No demo was used for this project. All ideas were original.
The inspiration for SafeConnections stems from a profound desire to combat human trafficking, particularly in regions where it's most prevalent. Southern Africa, where millions of children fall victim to forced labor and trafficking, served as a crucial motivator. Our team aimed to leverage technology to create a safer online environment for children, providing parents with tools to monitor and protect their kids from online predators and traffickers.
SafeConnections is a secure messaging platform designed to prevent human trafficking. It uses unsupervised machine learning to detect and flag suspicious conversations that may indicate trafficking attempts. Parents receive notifications about these potential threats, helping them take swift action to protect their children. The platform ensures a safer online space for kids to communicate without fear.
We utilized a combination of technologies and tools to bring SafeConnections to life. The front-end was built with HTML, CSS, Java, React.js, and Apps Script, with design assistance from Figma for the user interface. The back-end was developed in Python, incorporating several libraries for data handling and machine learning. Specifically, we used pandas for data manipulation, TfidfVectorizer for converting text data into numerical format suitable for machine learning algorithms, joblib for model persistence, and oauth2client for handling OAuth 2.0 authentication. Our machine learning pipeline included training models to analyze and predict user data, enhancing the app's functionality and user experience. For integration, Google Sheets served as an intermediary to connect the front-end with the Python backend, allowing seamless data flow and processing. Additionally, we implemented the Twilio API for notification services. The project is deployed and hosted on GitHub Pages.

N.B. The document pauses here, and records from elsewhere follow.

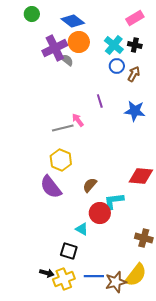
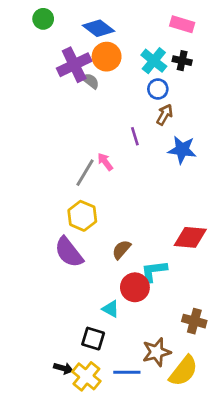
pink rectangle: (135, 18) -> (182, 24), turned 48
brown arrow: (134, 74) -> (165, 115), moved
gray line: (63, 128) -> (85, 173), turned -45
yellow cross: (64, 279) -> (86, 376), turned -30
brown star: (116, 282) -> (156, 352), moved

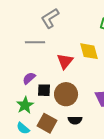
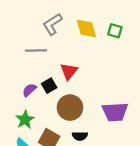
yellow diamond: (89, 51) -> (86, 29), moved
black square: (44, 90) -> (49, 86), moved, turned -32

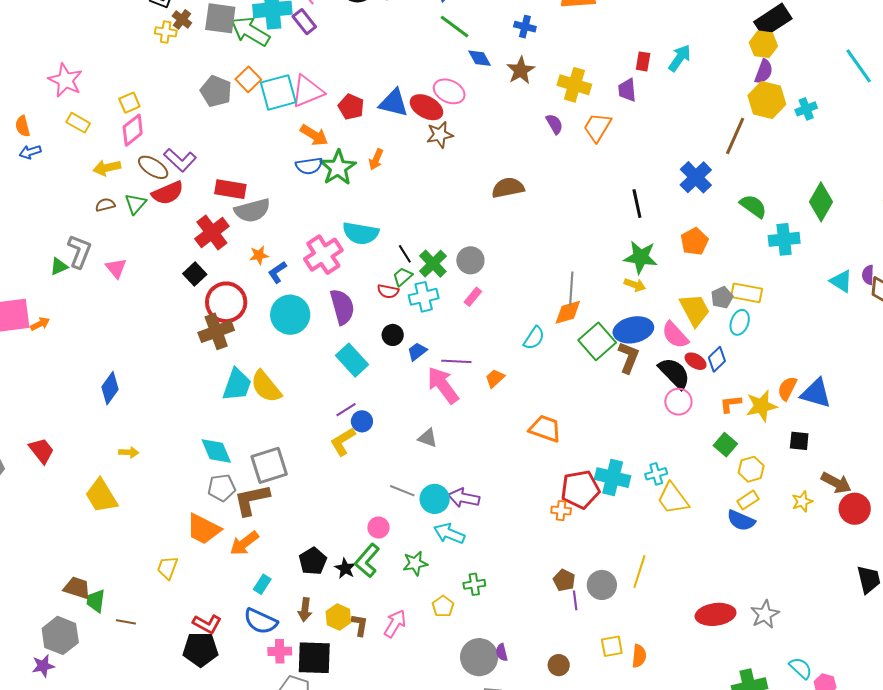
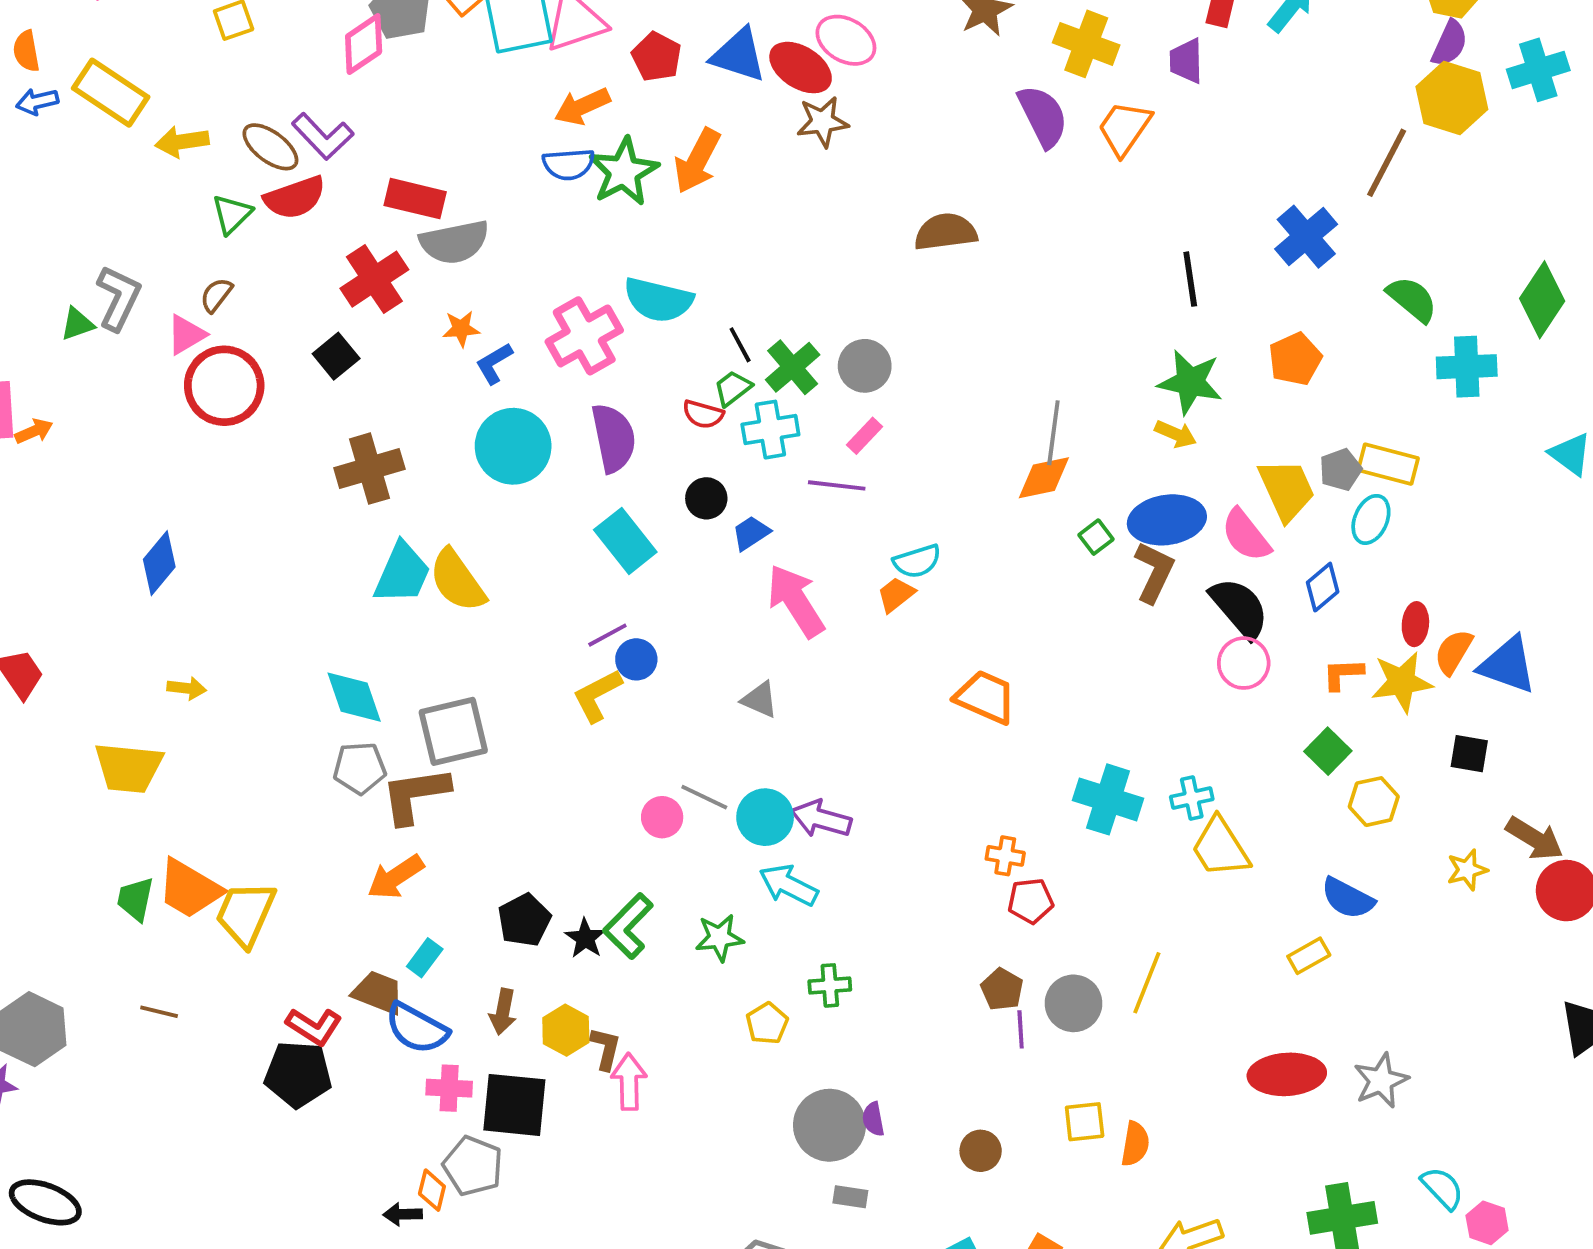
cyan cross: (806, 109) -> (1538, 70), moved, size x1.4
yellow rectangle: (78, 123) -> (111, 93), moved, size x1.6
purple semicircle: (554, 124) -> (1043, 116), size x1.6
pink diamond: (133, 130) -> (364, 44), moved
orange arrow: (314, 135) -> (582, 106), turned 120
orange arrow: (376, 159) -> (697, 161), size x1.6
brown semicircle: (105, 205) -> (216, 295), moved, turned -42
pink triangle: (116, 268) -> (186, 335), turned 35
red circle: (226, 302) -> (224, 386), moved
cyan semicircle: (534, 338) -> (917, 561), moved, turned 35
green square: (597, 341) -> (1096, 537), size x0.5
purple line: (456, 361) -> (837, 485), moved
red ellipse: (696, 361) -> (1415, 624), moved, turned 60
red pentagon: (580, 489) -> (1031, 901), moved, size x0.6
yellow trapezoid: (101, 496) -> (128, 768), turned -57
yellow rectangle: (748, 500) -> (1309, 956), moved
pink circle: (378, 528) -> (662, 817), moved
orange trapezoid: (203, 529) -> (190, 889), moved
yellow trapezoid: (167, 568) -> (246, 914), size x1.5
brown trapezoid: (77, 588) -> (378, 993), moved
green trapezoid: (96, 601) -> (135, 899), moved
pink arrow: (395, 624) -> (629, 1082), moved, turned -36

Building SafeConnections presented several challenges. Ensuring seamless communication between the front-end and back-end via Google Sheets required meticulous coordination. Implementing and fine-tuning the unsupervised machine learning model to accurately detect suspicious activity was complex and time-consuming. Additionally, designing a user-friendly and intuitive interface that met the needs of both children and parents necessitated significant iteration and feedback.
Functional Prototype: Developing a working prototype within a limited timeframe that effectively demonstrates our concept.
Machine Learning Integration: Successfully incorporating machine learning to enhance the platform's safety features.
Social Impact: Creating a tool that has the potential to make a real difference in the fight against human trafficking and online exploitation.
Collaboration: Effective teamwork and communication are crucial, especially when integrating diverse technologies.
Technical Skills: Enhanced our skills in front-end and back-end development, machine learning, and API integration.
Problem-Solving: How to approach and solve complex problems under time constraints, improving our ability to innovate and adapt quickly.
Looking ahead, we plan to…
Enhance Detection Accuracy: Further refine the machine learning model to improve accuracy in detecting suspicious activities.
Expand Features: Introduce additional safety features and tools for parents and children.
Broader Deployment: Work towards deploying SafeConnections in regions most affected by human trafficking, starting with Southern Africa.